In fact, Invisible Children never states that it’s a charity, or that charitable efforts are the focal point of its campaign or organization. According to their website, Invisible Children’s mission is to “[use] film, creativity and social action to end the use of child soldiers in Joseph Kony’s rebel war.”
Even after watching the film, one should be able to realize that this organization is more like a lobby group with a charitable element than a charity outright. That said, it’s impossible to learn everything about an organization and its structure simply from watching a 30-minute film.
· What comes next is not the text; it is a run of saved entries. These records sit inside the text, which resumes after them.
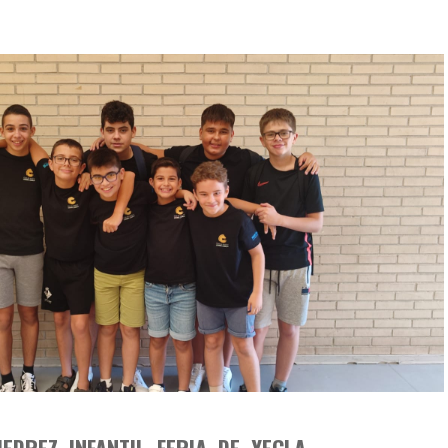
EDREZ INFANTIL FERIA DE YECLA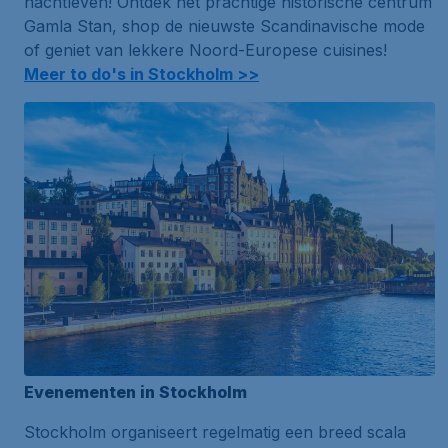
nachtleven! Ontdek het prachtige historische centrum
Gamla Stan, shop de nieuwste Scandinavische mode
of geniet van lekkere Noord-Europese cuisines!
Meer to do's in Stockholm >>
Evenementen in Stockholm
Stockholm organiseert regelmatig een breed scala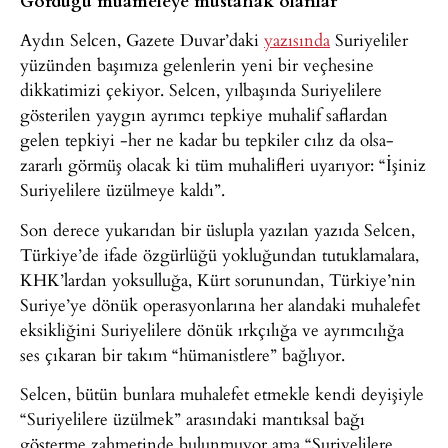
Aydın Selcen, Gazete Duvar’daki
yazısında
Suriyeliler
yüzünden başımıza gelenlerin yeni bir veçhesine
dikkatimizi çekiyor. Selcen, yılbaşında Suriyelilere
gösterilen yaygın ayrımcı tepkiye muhalif saflardan
gelen tepkiyi -her ne kadar bu tepkiler cılız da olsa-
zararlı görmüş olacak ki tüm muhalifleri uyarıyor: “İşiniz
Suriyelilere üzülmeye kaldı”.
Son derece yukarıdan bir üslupla yazılan yazıda Selcen,
Türkiye’de ifade özgürlüğü yokluğundan tutuklamalara,
KHK’lardan yoksulluğa, Kürt sorunundan, Türkiye’nin
Suriye’ye dönük operasyonlarına her alandaki muhalefet
eksikliğini Suriyelilere dönük ırkçılığa ve ayrımcılığa
ses çıkaran bir takım “hümanistlere” bağlıyor.
Selcen, bütün bunlara muhalefet etmekle kendi deyişiyle
“Suriyelilere üzülmek” arasındaki mantıksal bağı
gösterme zahmetinde bulunmuyor ama “Suriyelilere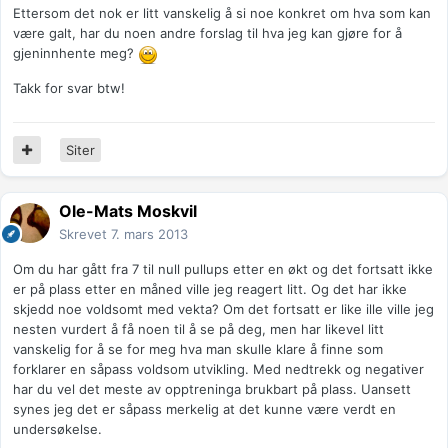
Ettersom det nok er litt vanskelig å si noe konkret om hva som kan
være galt, har du noen andre forslag til hva jeg kan gjøre for å
gjeninnhente meg?
Takk for svar btw!
Siter
Ole-Mats Moskvil
Skrevet
7. mars 2013
Om du har gått fra 7 til null pullups etter en økt og det fortsatt ikke
er på plass etter en måned ville jeg reagert litt. Og det har ikke
skjedd noe voldsomt med vekta? Om det fortsatt er like ille ville jeg
nesten vurdert å få noen til å se på deg, men har likevel litt
vanskelig for å se for meg hva man skulle klare å finne som
forklarer en såpass voldsom utvikling. Med nedtrekk og negativer
har du vel det meste av opptreninga brukbart på plass. Uansett
synes jeg det er såpass merkelig at det kunne være verdt en
undersøkelse.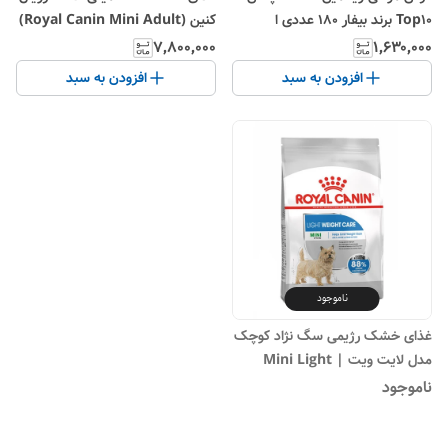
Top10 برند بیفار 180 عددی ا
کنین (Royal Canin Mini Adult)
Beaphar Top 10 Multi Vitamin
در وزن ۲ کیلوگرم
۷٬۸۰۰٬۰۰۰
۱٬۶۳۰٬۰۰۰
Tabs For Dog 180PCS
افزودن به سبد
افزودن به سبد
ناموجود
غذای خشک رژیمی سگ نژاد کوچک
مدل لایت ویت | Mini Light
Weight Care
ناموجود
It’s up to students and all individuals to research an organization for themselves. While we shouldn’t put lobbies and charities up against commercial enterprises, the logic of skepticism isn’t a bad thing.
We question what we drink, what we eat and how we travel to work. Why shouldn’t we put some thought into lobby and charitable work as well?
It’s obvious that true awareness campaigns often come from large grassroots movements. But it’s also evident that the problems faced by many nations require foreign aid efforts in certain cases.
Fortunately, developed Western nations are capable of providing foreign aid when needed — and we’re often the only nations capable of providing the technology, experience and financial capacity to carry out foreign aid efforts.
The fact that these nations are predominantly white is in my opinion without consequence and, quite frankly, unrelated.
These critiques, in various forms, have permeated the media and online communities in recent days. Critiques, too, can become viral and here this has been the case.
But what is a critique worth if its only result is further critique? There’s a great difference between critique to aid a problem and find a solution and a mere jab at the latest foreign aid effort.
It’s easy to criticize the Kony campaign. If you don’t agree with their cause, you have the right to voice your opinion. But to condemn them for spreading awareness about a known war criminal seems counter-productive.
It’s time we approached the claims of some of the Kony critics with as much scrutiny as the campaign itself has received. This campaign demonstrates the enormous effect videos and social networking can have on the lives of others.
When we’re looking at viral campaigns like Kony 2012, the priority should be to learn from them — whether its through a critical perspective or because you believe in it.